Somos Todos Sacys from Confraria Produções on Vimeo.

terça-feira, 12 de outubro de 2010

Em nome da Mãe (ou "A epopéia do Sagrado Feminino")


No Brasil, um país historicamente agrícola,
 a virgem Aparecida se tornou padroeira
Os zen budistas celebram a Mãe Sabedoria, a Iluminação. Enquanto isso, flores e perfumes são ofertados à rainha do mar, Iemanjá, pelos filhos do candomblé e da umbanda. Os católicos cantam hinos em honra à virgem concebida imaculada. Lakshmi, bela e fértil, recebe o carinho e as danças dos hindus. Com nomes diferentes, o lado feminino do sagrado permanece vivo mesmo tendo sofrido milênios de adversidades.
Dana, uma deusa ceuta da fertilidade, desempenhava papeis femininos do Sagrado na Europa pagã

Na antiguidade (e ainda hoje em muitas culturas como na Índia) as pessoas seguiam religiões politeístas. Contudo, tendiam à monolatria, isto é, embora acreditassem na existência de vários deuses, cada cidade ou agrupamento tinha o seu deus protetor, a quem prestavam culto de modo único e especial. O historiador Lewis Mumford revolucionou nos anos 60 a maneira de entender a organização da sociedade antiga com seu trabalho “A cidade na história. Suas origens, transformações e perspectivas”. Mumford demonstra que, salvo raras exceções, sociedades guerreiras ou nômades tendem a eleger como protetor uma divindade masculina de seu panteão, geralmente ligada à virilidade, à guerra, à coragem, enquanto sociedades agrícolas tendem a eleger uma divindade feminina, com características ligadas à proteção e à fecundidade.
Isis, de origem egípcia, se tornou uma das deusas
 mais populares do mundo antigo, tendo seu
culto difundido para outras regiões do mundo 

Assim, Marte, Seth e Ogum (das religiões grega, egípcia e africanas, respectivamente) inspiravam e tinham mais bênçãos a oferecer aos grupos beligerantes, que entendiam de espada, mas não tanto de arado, como Esparta, por exemplo.
No entanto, para aqueles grupos e cidades em que a sabedoria era mais valiosa, onde era a terra (e não a guerra) que produzia frutos, em que o conhecimento sobre agricultura já era avançado, quem podia atender as preces e a quem as bonanças eram atribuídas eram deusas como Hera, Hator e Nana.

A CIDADE-MÃE

Mumford analisa as sociedades politeístas, mas se esqueceu (ou não se aventurou) de estudar onde foram parar os atributos femininos do sagrado na religião judaica, monoteísta. Judeus optaram por acreditar que havia um único Deus, e embora este não tivesse corpo, feições ou mesmo forma humana de qualquer sexo pôde ser considerado uma divindade masculina, uma vez que é chamada de “Pai”.

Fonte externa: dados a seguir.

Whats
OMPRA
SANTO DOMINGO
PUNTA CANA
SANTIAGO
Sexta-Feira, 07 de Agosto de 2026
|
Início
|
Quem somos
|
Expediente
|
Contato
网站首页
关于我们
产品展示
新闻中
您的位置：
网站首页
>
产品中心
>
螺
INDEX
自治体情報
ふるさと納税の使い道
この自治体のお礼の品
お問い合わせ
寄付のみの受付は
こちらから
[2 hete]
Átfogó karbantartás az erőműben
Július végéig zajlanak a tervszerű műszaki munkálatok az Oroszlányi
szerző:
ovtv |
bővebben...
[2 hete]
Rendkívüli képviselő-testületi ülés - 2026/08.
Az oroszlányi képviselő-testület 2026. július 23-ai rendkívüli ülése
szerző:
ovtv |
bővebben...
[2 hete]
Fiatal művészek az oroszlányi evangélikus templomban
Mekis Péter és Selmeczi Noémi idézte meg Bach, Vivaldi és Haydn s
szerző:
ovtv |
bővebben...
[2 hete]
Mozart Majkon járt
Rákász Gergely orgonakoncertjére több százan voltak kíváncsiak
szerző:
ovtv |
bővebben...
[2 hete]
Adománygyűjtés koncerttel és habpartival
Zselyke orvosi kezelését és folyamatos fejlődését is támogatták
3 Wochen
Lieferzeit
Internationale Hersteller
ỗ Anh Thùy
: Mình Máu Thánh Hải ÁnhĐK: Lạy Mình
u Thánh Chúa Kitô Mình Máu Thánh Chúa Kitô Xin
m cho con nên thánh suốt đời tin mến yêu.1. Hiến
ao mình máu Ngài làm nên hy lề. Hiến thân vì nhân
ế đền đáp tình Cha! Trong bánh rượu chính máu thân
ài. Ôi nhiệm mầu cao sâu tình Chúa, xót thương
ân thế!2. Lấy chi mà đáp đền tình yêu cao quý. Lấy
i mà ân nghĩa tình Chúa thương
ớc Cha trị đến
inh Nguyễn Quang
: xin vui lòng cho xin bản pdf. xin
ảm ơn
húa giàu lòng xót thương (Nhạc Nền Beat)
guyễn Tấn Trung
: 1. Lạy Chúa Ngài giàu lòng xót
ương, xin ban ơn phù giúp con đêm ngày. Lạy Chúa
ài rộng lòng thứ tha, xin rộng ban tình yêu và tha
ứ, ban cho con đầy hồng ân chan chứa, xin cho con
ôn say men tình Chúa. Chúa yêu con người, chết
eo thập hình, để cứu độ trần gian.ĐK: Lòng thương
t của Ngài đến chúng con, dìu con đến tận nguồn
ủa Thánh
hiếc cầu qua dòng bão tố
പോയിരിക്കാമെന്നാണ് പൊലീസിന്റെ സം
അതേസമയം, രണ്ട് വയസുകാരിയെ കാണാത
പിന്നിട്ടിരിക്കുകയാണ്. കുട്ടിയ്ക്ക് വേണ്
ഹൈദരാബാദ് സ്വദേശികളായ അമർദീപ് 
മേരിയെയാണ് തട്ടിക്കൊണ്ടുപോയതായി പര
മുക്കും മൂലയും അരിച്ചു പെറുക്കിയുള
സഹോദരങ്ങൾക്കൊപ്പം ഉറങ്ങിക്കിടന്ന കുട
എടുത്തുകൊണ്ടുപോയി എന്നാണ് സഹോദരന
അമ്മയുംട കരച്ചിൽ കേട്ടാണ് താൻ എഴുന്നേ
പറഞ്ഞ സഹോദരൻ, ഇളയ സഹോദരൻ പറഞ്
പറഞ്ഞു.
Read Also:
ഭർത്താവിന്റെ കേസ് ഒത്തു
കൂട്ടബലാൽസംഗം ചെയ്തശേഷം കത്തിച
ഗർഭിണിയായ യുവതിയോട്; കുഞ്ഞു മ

Iemanjá, rainha do mar na cultura
 Iorubá, foi associada pelos negros a
 N. S. dos Navegantes, afim de enganar
 os que reprimiam a religião dos escravo
Vênus, a deusa helênica
 da fertilidade representada
em pintura de Bouguereau
Só com a elevação de Davi à condição de rei de Israel e instalação da Arca da Aliança, juntamente com o trono real, em Jerusalém, verificou-se a volta à fidelidade dos judeus ao judaísmo, uma vez que a cidade passou a ser não capital política do reino, mas também capital religiosa, uma verdadeira cônjuge de Deus. Os israelitas passaram a canalizar para a cidade de Jerusalém o lado feminino do divino. E se Deus era Pai, Jerusalém e o monte Sião onde ela está será Mãe. Para provar isso basta analisar os salmos. Muitos deles não são de louvores a Deus, mas a Jerusalém. Adicione a isso o fato de que muito tempo depois ainda, no século 1, além dos sacrifícios a Deus, os judeus, mesmo aqueles residentes em colônias distantes, pagavam voluntariamente a oferta do didracma (duas dracmas) anualmente a Jerusalém para sua manutenção e embelezamento do templo e da cidade-mãe. De certa forma, da cidade deusa.

O DIVINO NO HUMANO

O monoteísmo (se é que alguma religião pode ser chamada de monoteísma, uma vez que mesmo o judaísmo e o islamismo, apesar de terem um Deus supremo, acreditam em outras entidades como anjos e demônios) nunca foi muito popular na antiguidade fora do círculo judaico. A primeira razão para isso é que sempre a crença monoteísta, tanto a judaica quanto a de Amenófis IV (Amenófis IV adotou o nome de Akenaton e tentou sem sucesso promover uma reforma monoteísta no Antigo Egito), criava um deus amorfo (sem forma), abstrato demais para as pessoas simples. Já Jesus, sendo uma pessoa, e sobretudo sendo uma pessoa comum, tornou o monoteísmo acessível, uma vez que ele próprio acabou identificado com o Deus que pregava. Deus agora tinha forma de gente, mais fácil de entender. Talvez tenha sido por isso que o evangelista João afirmou: “O Verbo se fez carne e habitou entre nós”.

Todos os anos, no Pará, milhões de fiéis
 se reúnem para participar da procissão
 do Círio de Nossa Senhora de Nazaré.
É uma das maiores celebrações religiosas
ainda existentes em que o objeto de
 culto é uma figura feminina
Sendo Jesus um homem (e não uma mulher), o cristianismo correu o risco de sepultar o sagrado feminino para sempre, uma vez que Jerusalém foi destruída no ano 70 d.C. e não poderia preencher o espaço que outrora ocupou no judaísmo. Mas segundo a doutrina cristã, o sagrado, tanto o masculino quanto o feminino, podia agora se manifestar nas pessoas de fé. Aqueles chamados “santos” seriam pessoas que, tendo atingido certo grau de proximidade com Deus, podiam apresentar virtudes e proezas divinas pelo poder Dele.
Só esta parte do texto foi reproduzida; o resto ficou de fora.